Strong Correlation of Nonsynonymous (dN) but Not Synonymous (dS) Substitution Rates between sig1/2/5 and RNAP Genes Using Three Methods of Analysis.

The entire sequence of each gene was used in this analysis (see Methods). The correlation of dN and dS values were calculated by modifications of the mirror tree method average method (all) (A), average method (separation) (B), and PCA (C). All interaction pairs with a correlation coefficient of higher than 0.6 were considered significant and shown with a blue square. RNAP and SIG genes, highlighted in blue and orange fonts, respectively, show strong correlation of dN but not dS (highlighted in orange shaded box). Little to no correlation of dN between RNAP/SIG genes and the control genes (in black font) was detected. Gene names and cellular locations corresponding to each number are given below the diagram.

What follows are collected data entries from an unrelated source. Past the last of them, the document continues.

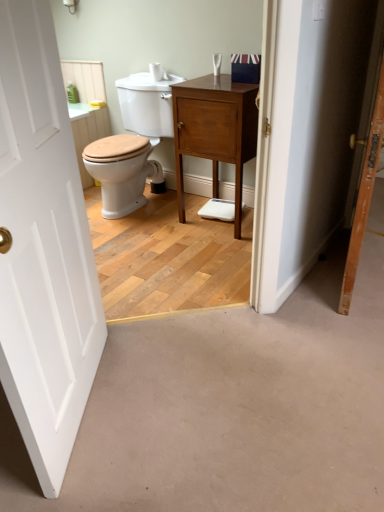 Question: Is wooden door at right, acting as the 1th door starting from the right, closer to the viewer compared to matte wood nightstand at center?

Choices:
 (A) yes
 (B) no

Answer: (A)

Question: Can you confirm if wooden door at right, the second door in the left-to-right sequence, is positioned to the left of matte wood nightstand at center?

Choices:
 (A) no
 (B) yes

Answer: (A)

Question: From a real-world perspective, is wooden door at right, the second door in the left-to-right sequence, physically above matte wood nightstand at center?

Choices:
 (A) yes
 (B) no

Answer: (A)

Question: Is wooden door at right, the second door in the left-to-right sequence, bigger than matte wood nightstand at center?

Choices:
 (A) yes
 (B) no

Answer: (B)

Question: Can you confirm if wooden door at right, the second door in the left-to-right sequence, is wider than matte wood nightstand at center?

Choices:
 (A) no
 (B) yes

Answer: (A)

Question: Can you confirm if wooden door at right, acting as the 1th door starting from the right, is thinner than matte wood nightstand at center?

Choices:
 (A) yes
 (B) no

Answer: (A)

Question: Is wooden door at right, the second door in the left-to-right sequence, further to the viewer compared to white wooden door at left, which is counted as the second door, starting from the right?

Choices:
 (A) no
 (B) yes

Answer: (B)

Question: From the image's perspective, is wooden door at right, the second door in the left-to-right sequence, beneath white wooden door at left, marked as the 1th door in a left-to-right arrangement?

Choices:
 (A) yes
 (B) no

Answer: (B)

Question: From the image's perspective, is wooden door at right, the second door in the left-to-right sequence, on white wooden door at left, which is counted as the second door, starting from the right?

Choices:
 (A) yes
 (B) no

Answer: (A)

Question: Does wooden door at right, acting as the 1th door starting from the right, have a greater height compared to white wooden door at left, marked as the 1th door in a left-to-right arrangement?

Choices:
 (A) no
 (B) yes

Answer: (A)

Question: Is wooden door at right, the second door in the left-to-right sequence, to the left of white wooden door at left, which is counted as the second door, starting from the right, from the viewer's perspective?

Choices:
 (A) yes
 (B) no

Answer: (B)

Question: Is wooden door at right, acting as the 1th door starting from the right, positioned beyond the bounds of white wooden door at left, marked as the 1th door in a left-to-right arrangement?

Choices:
 (A) no
 (B) yes

Answer: (B)

Question: Would you say matte wood nightstand at center is part of white wooden door at left, which is counted as the second door, starting from the right,'s contents?

Choices:
 (A) no
 (B) yes

Answer: (A) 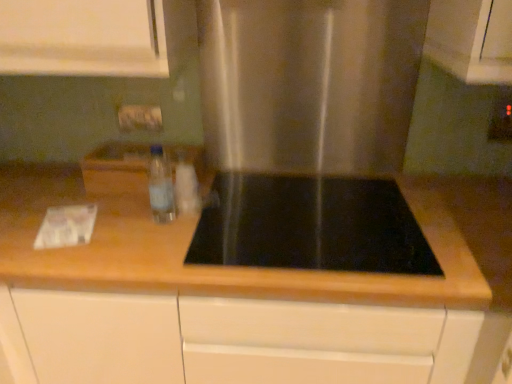 The height and width of the screenshot is (384, 512). What are the coordinates of `free spot in front of translucent plastic bottle at center, acting as the second bottle starting from the left` in the screenshot? It's located at (172, 232). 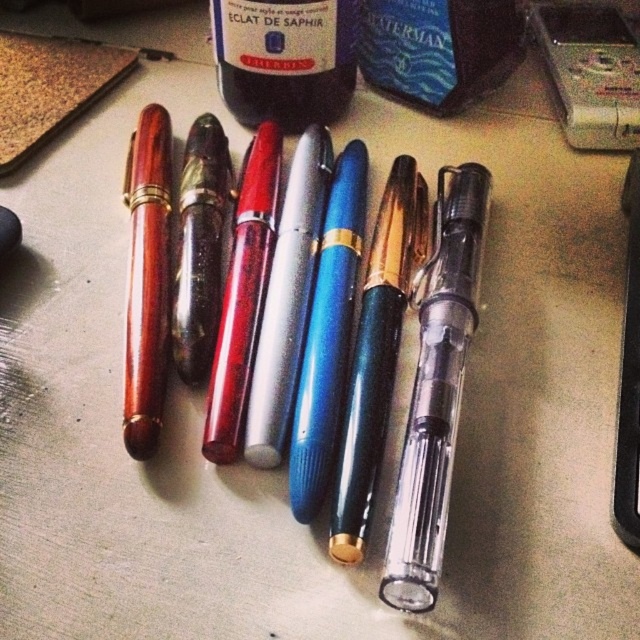 Can you confirm if translucent glass bottle at center is positioned above wooden pen at left?

Yes.

Does translucent glass bottle at center appear on the left side of wooden pen at left?

Incorrect, translucent glass bottle at center is not on the left side of wooden pen at left.

Between point (291, 67) and point (134, 314), which one is positioned in front?

Point (134, 314) is in front.

Find the location of a particular element. The height and width of the screenshot is (640, 640). translucent glass bottle at center is located at coordinates (284, 58). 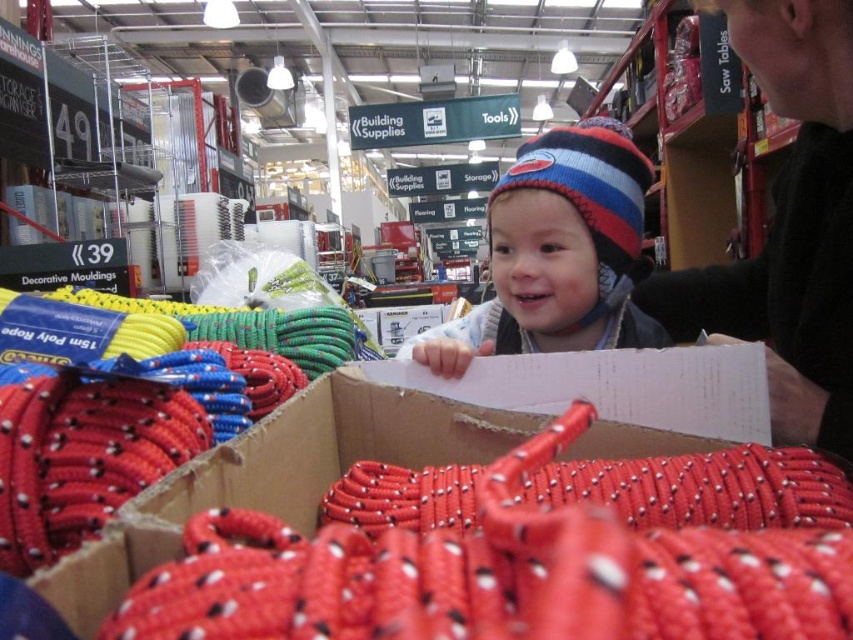 Is black sweater at upper right wider than striped knit hat at upper center?

Incorrect, black sweater at upper right's width does not surpass striped knit hat at upper center's.

Measure the distance from black sweater at upper right to striped knit hat at upper center.

8.25 inches

Describe the element at coordinates (788, 228) in the screenshot. The image size is (853, 640). I see `black sweater at upper right` at that location.

The height and width of the screenshot is (640, 853). Find the location of `black sweater at upper right`. black sweater at upper right is located at coordinates (788, 228). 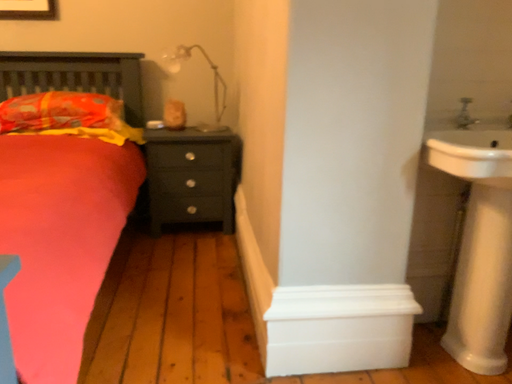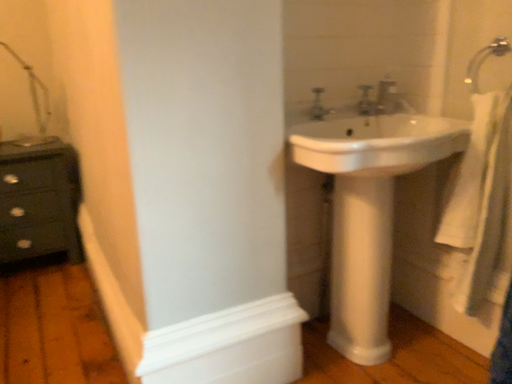 Question: Which way did the camera rotate in the video?

Choices:
 (A) rotated right
 (B) rotated left

Answer: (A) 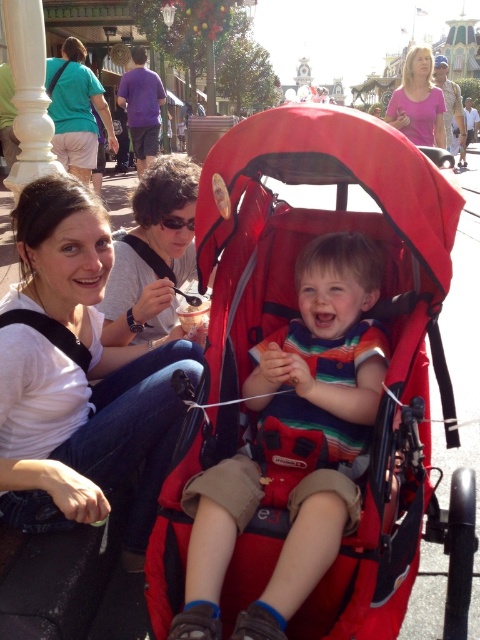 Question: Is striped cotton shirt at center bigger than teal cotton shirt at upper left?

Choices:
 (A) yes
 (B) no

Answer: (B)

Question: Which of the following is the farthest from the observer?

Choices:
 (A) (395, 90)
 (B) (142, 228)
 (C) (93, 305)
 (D) (224, 460)

Answer: (A)

Question: Is striped cotton shirt at center in front of matte white shirt at upper left?

Choices:
 (A) no
 (B) yes

Answer: (B)

Question: Which of the following is the closest to the observer?

Choices:
 (A) (148, 198)
 (B) (311, 408)
 (C) (72, 268)

Answer: (B)

Question: Which point appears closest to the camera in this image?

Choices:
 (A) (86, 172)
 (B) (421, 99)
 (C) (154, 513)

Answer: (C)

Question: Is teal cotton shirt at upper left smaller than pink fabric shirt at upper center?

Choices:
 (A) no
 (B) yes

Answer: (B) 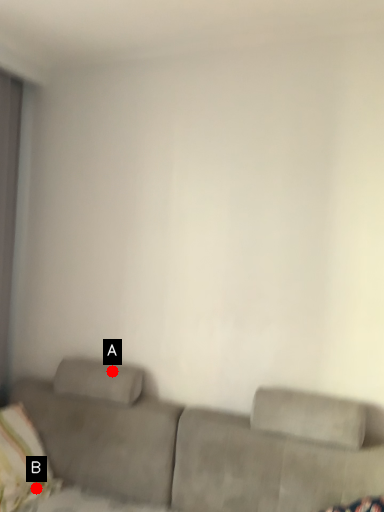 Question: Two points are circled on the image, labeled by A and B beside each circle. Among these points, which one is farthest from the camera?

Choices:
 (A) A is further
 (B) B is further

Answer: (A) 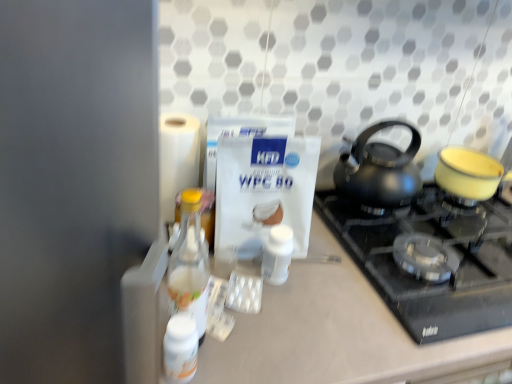 What are the coordinates of `vacant space in between clear glass bottle at left, the first bottle from the front, and white matte bottle at center, the 3th bottle viewed from the front` in the screenshot? It's located at (239, 304). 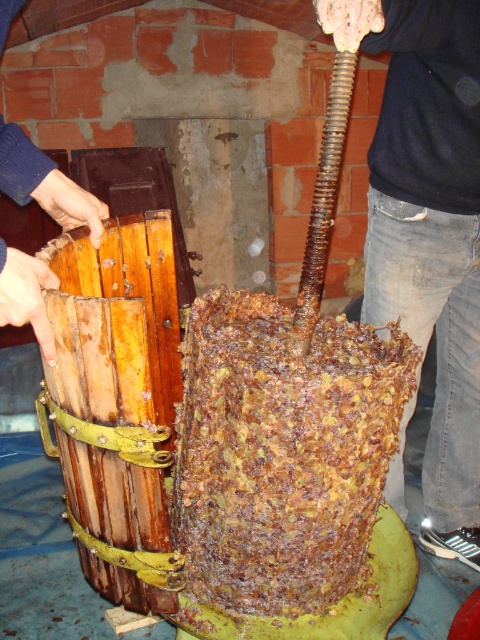 You are a winemaker trying to move the wooden crate at left to a higher shelf. Can you place it directly above the rusty metallic barrel at center?

The rusty metallic barrel at center is below the wooden crate at left, so yes, you can place the wooden crate at left directly above it since it is already positioned in that location.

You are standing in front of the wine press and see two points marked in the scene. The first point is at coordinates point (427, 49) and the second is at point (39, 323). Which point is closer to you?

Point (427, 49) is further to the camera than point (39, 323), so the second point is closer to you.

You are a visitor in a winemaking museum and you see the rusty metallic barrel at center and the jeans at center. Which object is taller?

The jeans at center are taller than the rusty metallic barrel at center. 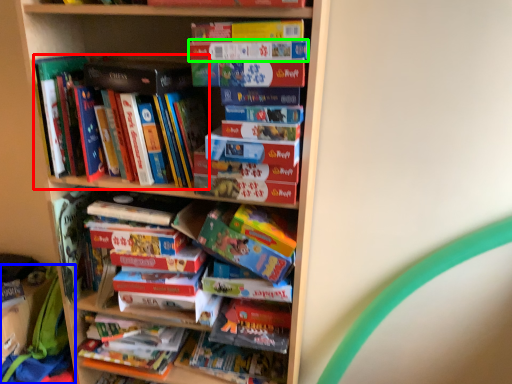 Question: Considering the real-world distances, which object is farthest from book (highlighted by a red box)? backpack (highlighted by a blue box) or paperback book (highlighted by a green box)?

Choices:
 (A) backpack
 (B) paperback book

Answer: (A) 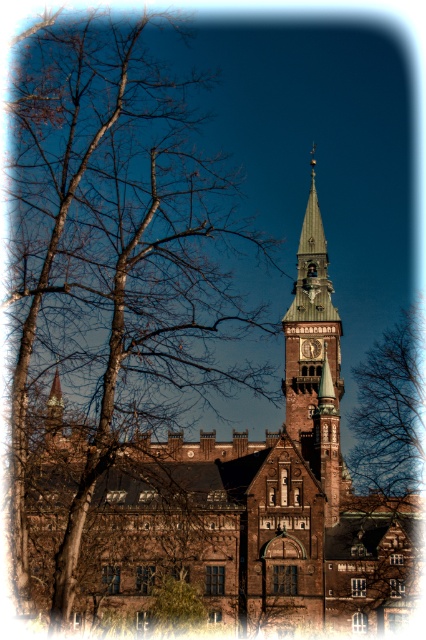 Question: Which object appears closest to the camera in this image?

Choices:
 (A) green wooden clock tower at upper center
 (B) bare branches at center
 (C) metallic clock at center
 (D) brown textured tree at left

Answer: (D)

Question: From the image, what is the correct spatial relationship of brown textured tree at left in relation to bare branches at center?

Choices:
 (A) right
 (B) left

Answer: (B)

Question: Does brown textured tree at left have a greater width compared to bare branches at center?

Choices:
 (A) yes
 (B) no

Answer: (A)

Question: Among these points, which one is farthest from the camera?

Choices:
 (A) (308, 339)
 (B) (394, 490)

Answer: (B)

Question: Does brown textured tree at left have a greater width compared to green wooden clock tower at upper center?

Choices:
 (A) no
 (B) yes

Answer: (B)

Question: Which is farther from the bare branches at center?

Choices:
 (A) green wooden clock tower at upper center
 (B) metallic clock at center

Answer: (B) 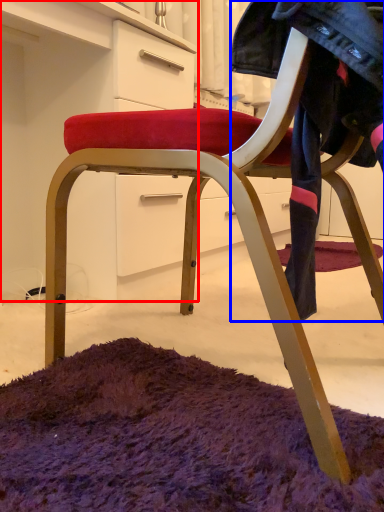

A cutoff of 0.6 for the Pearson correlation coefficient was used as an indicator of strong rate correlation (Sato et al., 2005). After removing the effects of shared phylogeny (see Methods), correlation of dN was detected between RNAP and sig1/2 genes (orange rectangle in Figures 4A and 4B), but not between RNAP/SIG and the control genes. The mirror tree methods did not detect a dN correlation between RNAP and sig3, sig4, or sig6 (Supplemental Figure 7). The correlation of dS was sensitive to the average method used in the analyses (Figures 4A and 4B). Correlation of dS was identified between certain plastid or nuclear gene pairs but not between the two groups when the average by all method was employed (Figure 4A), and only one pair of nuclear genes had correlated dS when the average by separation method was used (Figure 4B). Application of the PCA method produced correlations of dN and dS that were similar to those from the average by all method except that correlation of dN was detected between rpl14/rpoA and sig1 (Figure 4C). None of the three methods identified correlation of dS between RNAP and SIG genes (Figures 4A to 4C), suggesting that the correlation of dN was not due to the effects of background mutation rates. The number of gene pairs with positive rate correlations is shown in Table 1. Similar rate correlations were detected with the additional nuclear control genes (Supplemental Figures 9 and 10).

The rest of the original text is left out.